In this article, I write down a quick git commands cheat sheet. It will include commands that developers use everyday like
git fetch and also shared other useful commands of git.
Git Command I Use All The Time - Git Cheat Sheet
So let's get started:
1. git init
This command is used to initialize a project as a git repository.
2. git remote add origin
git remote add origin https://github.com/axaysushir/project-name.git
This command is used to add or connect to a remote repository.
3. git remote
This command is used to view connected remote repositories.
4. git status
This command is used to view the status of files in your local repository. Are files tracked? untracked? modified?
5. git add
// add single file git add index.html // or add one or more files git add index.html style.css style.scss // add all modified files on current directory git add .
This command is used to stage modified or untracked files.
git add . This command is used to stage ALL unstaged files.
6. git reset
This command is used to unstage files.
7. git commit
This command is used to commit staged files.
git commit -m “
git commit -m "added navigation bar"
This command is used to commit staged files AND provide a commit message for the commit history.
8. git push -u origin
git push -u origin master
This command is used to push committed files to the remote repository(aka GitHub) in the specified branch. Use this command for the very first time you push files to the remote repository.
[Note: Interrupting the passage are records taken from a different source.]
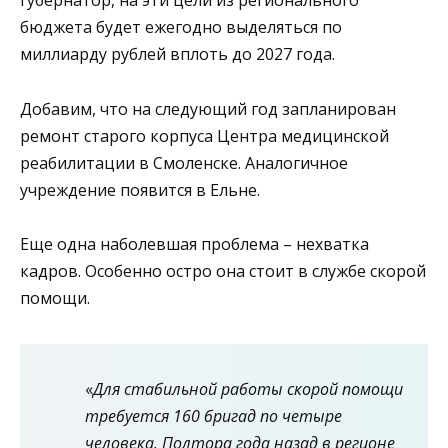
губернатор, на эти цели из регионального
бюджета будет ежегодно выделяться по
миллиарду рублей вплоть до 2027 года.
Добавим, что на следующий год запланирован
ремонт старого корпуса Центра медицинской
реабилитации в Смоленске. Аналогичное
учреждение появится в Ельне.
Еще одна наболевшая проблема – нехватка
кадров. Особенно остро она стоит в службе скорой
помощи.
«
Для стабильной работы скорой помощи
требуется 160 бригад по четыре
человека. Полтора года назад в регионе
It will establish where you are pushing these files to. The next time(s) you push files, you can use git push
This command is used to push committed files to the remote repository. You can only use this command to push files to the remote repository AFTER having pushed files using the previous command.
9. git fetch
This command is used to fetch the most updated version of your local repository. It checks for new files, new branches, deletions etc.
10. git pull
This command is used to take that information you just fetched and pull it into your local repository. This updates your local repository to the most updated version of your remote repository.
11. git rm -r — cached
git rm -r — cached config.js
This command is used to remove a file from the remote repository(GitHub) without deleting it in your local repository.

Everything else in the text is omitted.